[Given records]
========

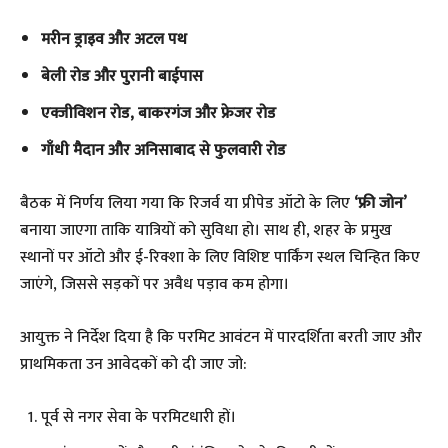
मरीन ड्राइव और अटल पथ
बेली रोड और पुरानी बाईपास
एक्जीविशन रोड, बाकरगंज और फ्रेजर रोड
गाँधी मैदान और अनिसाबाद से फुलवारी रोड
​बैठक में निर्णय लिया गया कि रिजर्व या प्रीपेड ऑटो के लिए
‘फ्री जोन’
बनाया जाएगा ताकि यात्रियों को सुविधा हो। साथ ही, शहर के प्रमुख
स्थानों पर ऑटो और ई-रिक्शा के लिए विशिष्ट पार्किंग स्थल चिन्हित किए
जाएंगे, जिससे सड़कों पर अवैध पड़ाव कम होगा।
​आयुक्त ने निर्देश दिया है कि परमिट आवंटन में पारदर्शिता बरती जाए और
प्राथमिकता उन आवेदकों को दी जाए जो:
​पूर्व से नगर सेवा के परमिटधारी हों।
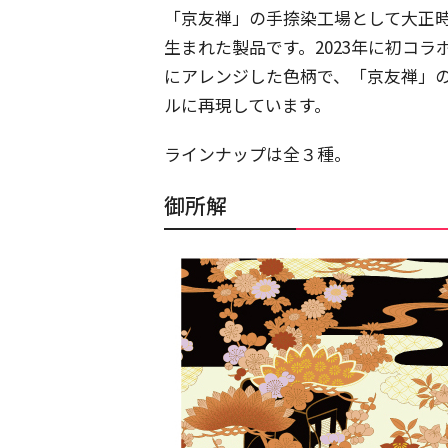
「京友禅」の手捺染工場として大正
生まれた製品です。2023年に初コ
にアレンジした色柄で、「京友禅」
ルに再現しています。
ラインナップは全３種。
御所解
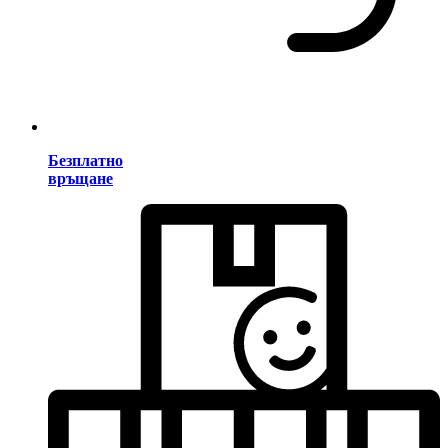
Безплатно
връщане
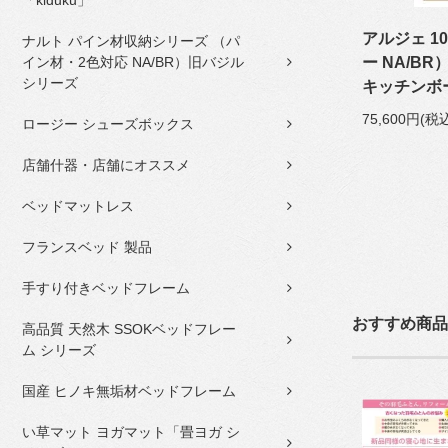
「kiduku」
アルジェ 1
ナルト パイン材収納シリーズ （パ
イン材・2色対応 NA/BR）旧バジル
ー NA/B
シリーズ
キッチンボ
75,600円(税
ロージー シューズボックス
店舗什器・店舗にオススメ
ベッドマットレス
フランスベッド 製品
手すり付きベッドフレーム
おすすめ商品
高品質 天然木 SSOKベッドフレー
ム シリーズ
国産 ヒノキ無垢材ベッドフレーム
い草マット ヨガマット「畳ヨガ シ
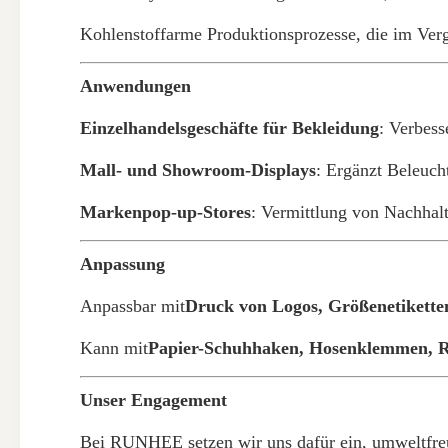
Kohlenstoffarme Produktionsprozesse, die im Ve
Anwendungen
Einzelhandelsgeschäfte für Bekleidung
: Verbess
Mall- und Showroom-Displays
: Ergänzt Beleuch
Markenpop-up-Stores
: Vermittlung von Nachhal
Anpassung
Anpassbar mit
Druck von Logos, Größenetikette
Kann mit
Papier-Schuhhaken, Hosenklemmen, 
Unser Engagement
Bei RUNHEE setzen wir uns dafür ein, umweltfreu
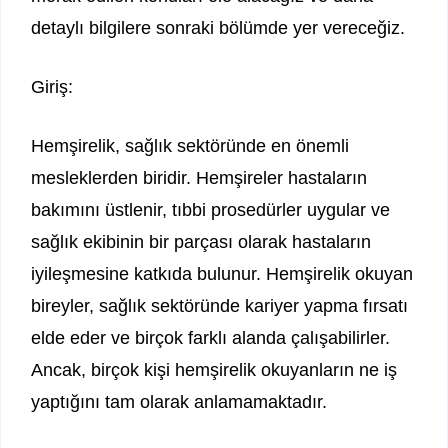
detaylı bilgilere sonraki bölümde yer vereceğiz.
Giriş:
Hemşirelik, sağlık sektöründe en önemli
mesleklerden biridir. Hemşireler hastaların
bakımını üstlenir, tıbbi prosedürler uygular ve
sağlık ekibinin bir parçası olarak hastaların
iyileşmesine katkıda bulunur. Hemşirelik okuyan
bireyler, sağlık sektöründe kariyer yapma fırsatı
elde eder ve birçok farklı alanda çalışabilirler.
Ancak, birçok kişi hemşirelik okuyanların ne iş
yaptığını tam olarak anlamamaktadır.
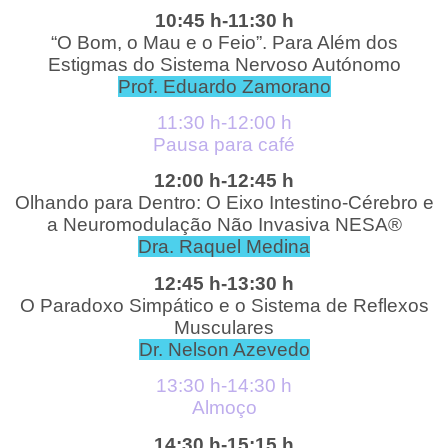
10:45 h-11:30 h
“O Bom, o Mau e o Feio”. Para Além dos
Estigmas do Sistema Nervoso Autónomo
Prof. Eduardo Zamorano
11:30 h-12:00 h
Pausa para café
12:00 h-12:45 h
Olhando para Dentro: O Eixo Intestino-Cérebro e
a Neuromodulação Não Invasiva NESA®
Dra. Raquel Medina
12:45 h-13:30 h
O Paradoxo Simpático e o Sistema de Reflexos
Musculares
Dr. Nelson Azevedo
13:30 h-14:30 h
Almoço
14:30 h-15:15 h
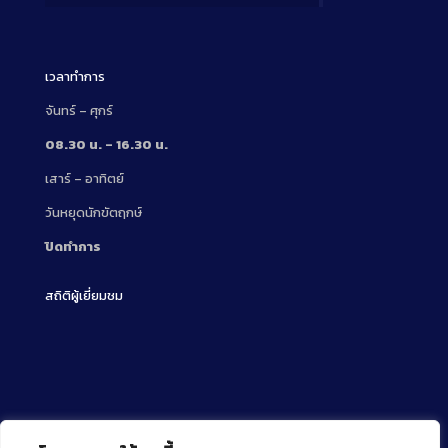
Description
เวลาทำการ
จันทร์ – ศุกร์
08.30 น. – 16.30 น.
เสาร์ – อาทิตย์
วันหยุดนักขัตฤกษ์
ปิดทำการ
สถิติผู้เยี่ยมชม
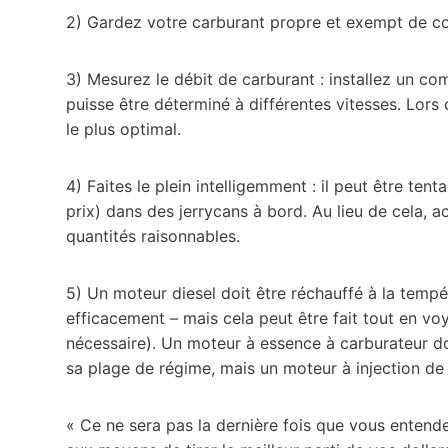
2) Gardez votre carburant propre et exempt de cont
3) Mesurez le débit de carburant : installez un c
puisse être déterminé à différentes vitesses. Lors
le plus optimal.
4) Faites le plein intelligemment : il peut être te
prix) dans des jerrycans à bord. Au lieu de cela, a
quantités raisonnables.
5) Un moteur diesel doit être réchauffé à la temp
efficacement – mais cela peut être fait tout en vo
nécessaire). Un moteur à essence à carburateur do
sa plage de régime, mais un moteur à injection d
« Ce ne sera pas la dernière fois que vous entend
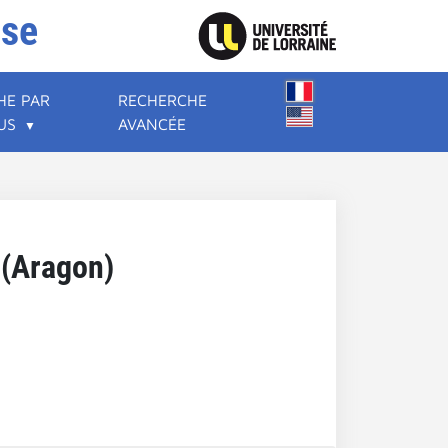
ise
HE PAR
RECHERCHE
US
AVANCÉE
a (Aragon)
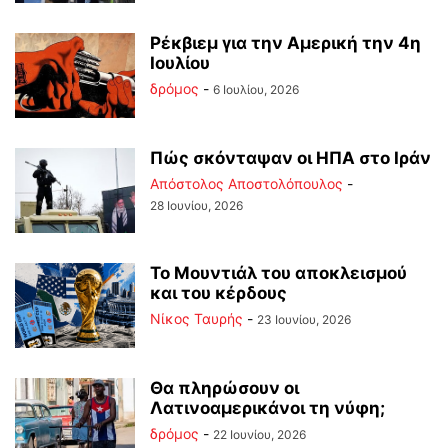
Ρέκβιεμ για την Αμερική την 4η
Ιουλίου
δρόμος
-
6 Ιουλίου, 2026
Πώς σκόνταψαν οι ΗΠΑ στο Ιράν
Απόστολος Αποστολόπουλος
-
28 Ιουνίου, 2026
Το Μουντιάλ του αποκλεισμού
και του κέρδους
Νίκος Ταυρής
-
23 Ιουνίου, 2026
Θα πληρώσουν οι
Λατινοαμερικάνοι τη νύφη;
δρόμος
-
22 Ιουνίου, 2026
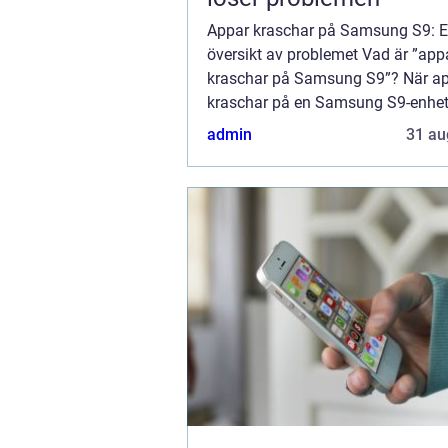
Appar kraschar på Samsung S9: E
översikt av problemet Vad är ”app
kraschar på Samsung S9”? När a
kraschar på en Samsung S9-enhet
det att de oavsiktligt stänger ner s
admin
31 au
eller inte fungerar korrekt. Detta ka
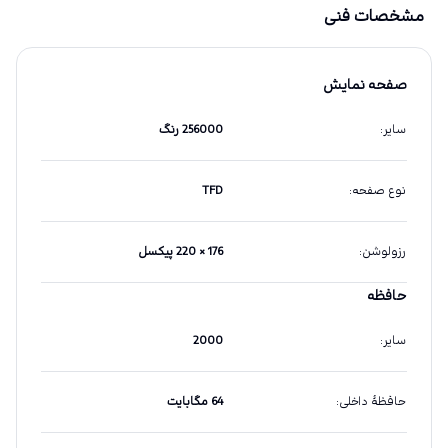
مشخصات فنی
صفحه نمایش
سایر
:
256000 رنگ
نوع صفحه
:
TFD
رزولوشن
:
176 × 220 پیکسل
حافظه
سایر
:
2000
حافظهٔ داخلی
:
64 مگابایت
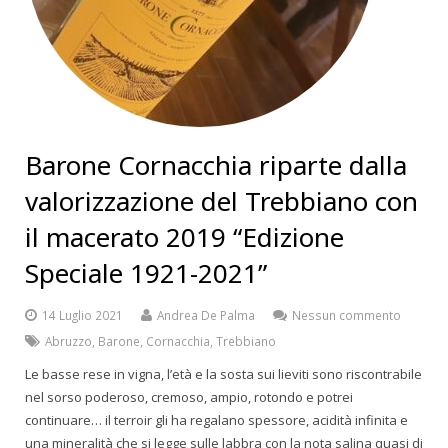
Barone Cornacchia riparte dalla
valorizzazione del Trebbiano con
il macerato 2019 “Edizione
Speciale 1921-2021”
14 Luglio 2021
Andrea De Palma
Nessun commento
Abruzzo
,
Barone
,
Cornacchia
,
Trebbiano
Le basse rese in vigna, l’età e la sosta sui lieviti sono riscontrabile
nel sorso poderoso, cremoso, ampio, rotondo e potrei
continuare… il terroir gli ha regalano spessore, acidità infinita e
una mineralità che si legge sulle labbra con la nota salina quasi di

========

Could you set down every entry again exactly as written, leaving out any pictures?

मरीन ड्राइव और अटल पथ
बेली रोड और पुरानी बाईपास
एक्जीविशन रोड, बाकरगंज और फ्रेजर रोड
गाँधी मैदान और अनिसाबाद से फुलवारी रोड
​बैठक में निर्णय लिया गया कि रिजर्व या प्रीपेड ऑटो के लिए
‘फ्री जोन’
बनाया जाएगा ताकि यात्रियों को सुविधा हो। साथ ही, शहर के प्रमुख
स्थानों पर ऑटो और ई-रिक्शा के लिए विशिष्ट पार्किंग स्थल चिन्हित किए
जाएंगे, जिससे सड़कों पर अवैध पड़ाव कम होगा।
​आयुक्त ने निर्देश दिया है कि परमिट आवंटन में पारदर्शिता बरती जाए और
प्राथमिकता उन आवेदकों को दी जाए जो:
​पूर्व से नगर सेवा के परमिटधारी हों।
「京友禅」の手捺染工場として大正
生まれた製品です。2023年に初コ
にアレンジした色柄で、「京友禅」
ルに再現しています。
ラインナップは全３種。
御所解
Безплатно
връщане
「kiduku」
アルジェ 1
ナルト パイン材収納シリーズ （パ
イン材・2色対応 NA/BR）旧バジル
ー NA/B
シリーズ
キッチンボ
75,600円(税
ロージー シューズボックス
店舗什器・店舗にオススメ
ベッドマットレス
フランスベッド 製品
手すり付きベッドフレーム
おすすめ商品
高品質 天然木 SSOKベッドフレー
ム シリーズ
国産 ヒノキ無垢材ベッドフレーム
い草マット ヨガマット「畳ヨガ シ
Kohlenstoffarme Produktionsprozesse, die im Ve
Anwendungen
Einzelhandelsgeschäfte für Bekleidung
: Verbess
Mall- und Showroom-Displays
: Ergänzt Beleuch
Markenpop-up-Stores
: Vermittlung von Nachhal
Anpassung
Anpassbar mit
Druck von Logos, Größenetikette
Kann mit
Papier-Schuhhaken, Hosenklemmen, 
Unser Engagement
Bei RUNHEE setzen wir uns dafür ein, umweltfreu
detaylı bilgilere sonraki bölümde yer vereceğiz.
Giriş:
Hemşirelik, sağlık sektöründe en önemli
mesleklerden biridir. Hemşireler hastaların
bakımını üstlenir, tıbbi prosedürler uygular ve
sağlık ekibinin bir parçası olarak hastaların
iyileşmesine katkıda bulunur. Hemşirelik okuyan
bireyler, sağlık sektöründe kariyer yapma fırsatı
elde eder ve birçok farklı alanda çalışabilirler.
Ancak, birçok kişi hemşirelik okuyanların ne iş
yaptığını tam olarak anlamamaktadır.
10:45 h-11:30 h
“O Bom, o Mau e o Feio”. Para Além dos
Estigmas do Sistema Nervoso Autónomo
Prof. Eduardo Zamorano
11:30 h-12:00 h
Pausa para café
12:00 h-12:45 h
Olhando para Dentro: O Eixo Intestino-Cérebro e
a Neuromodulação Não Invasiva NESA®
Dra. Raquel Medina
12:45 h-13:30 h
O Paradoxo Simpático e o Sistema de Reflexos
Musculares
Dr. Nelson Azevedo
13:30 h-14:30 h
Almoço
14:30 h-15:15 h
Description
เวลาทำการ
จันทร์ – ศุกร์
08.30 น. – 16.30 น.
เสาร์ – อาทิตย์
วันหยุดนักขัตฤกษ์
ปิดทำการ
สถิติผู้เยี่ยมชม
2) Gardez votre carburant propre et exempt de cont
3) Mesurez le débit de carburant : installez un c
puisse être déterminé à différentes vitesses. Lors
le plus optimal.
4) Faites le plein intelligemment : il peut être te
prix) dans des jerrycans à bord. Au lieu de cela, a
quantités raisonnables.
5) Un moteur diesel doit être réchauffé à la temp
efficacement – mais cela peut être fait tout en vo
nécessaire). Un moteur à essence à carburateur do
sa plage de régime, mais un moteur à injection d
« Ce ne sera pas la dernière fois que vous entend
ise
HE PAR
RECHERCHE
US
AVANCÉE
a (Aragon)
Ρέκβιεμ για την Αμερική την 4η
Ιουλίου
δρόμος
-
6 Ιουλίου, 2026
Πώς σκόνταψαν οι ΗΠΑ στο Ιράν
Απόστολος Αποστολόπουλος
-
28 Ιουνίου, 2026
Το Μουντιάλ του αποκλεισμού
και του κέρδους
Νίκος Ταυρής
-
23 Ιουνίου, 2026
Θα πληρώσουν οι
Λατινοαμερικάνοι τη νύφη;
δρόμος
-
22 Ιουνίου, 2026
Appar kraschar på Samsung S9: E
översikt av problemet Vad är ”app
kraschar på Samsung S9”? När a
kraschar på en Samsung S9-enhet
det att de oavsiktligt stänger ner s
admin
31 au
eller inte fungerar korrekt. Detta ka
مشخصات فنی
صفحه نمایش
سایر
:
256000 رنگ
نوع صفحه
:
TFD
رزولوشن
:
176 × 220 پیکسل
حافظه
سایر
:
2000
حافظهٔ داخلی
:
64 مگابایت
Barone Cornacchia riparte dalla
valorizzazione del Trebbiano con
il macerato 2019 “Edizione
Speciale 1921-2021”
14 Luglio 2021
Andrea De Palma
Nessun commento
Abruzzo
,
Barone
,
Cornacchia
,
Trebbiano
Le basse rese in vigna, l’età e la sosta sui lieviti sono riscontrabile
nel sorso poderoso, cremoso, ampio, rotondo e potrei
continuare… il terroir gli ha regalano spessore, acidità infinita e
una mineralità che si legge sulle labbra con la nota salina quasi di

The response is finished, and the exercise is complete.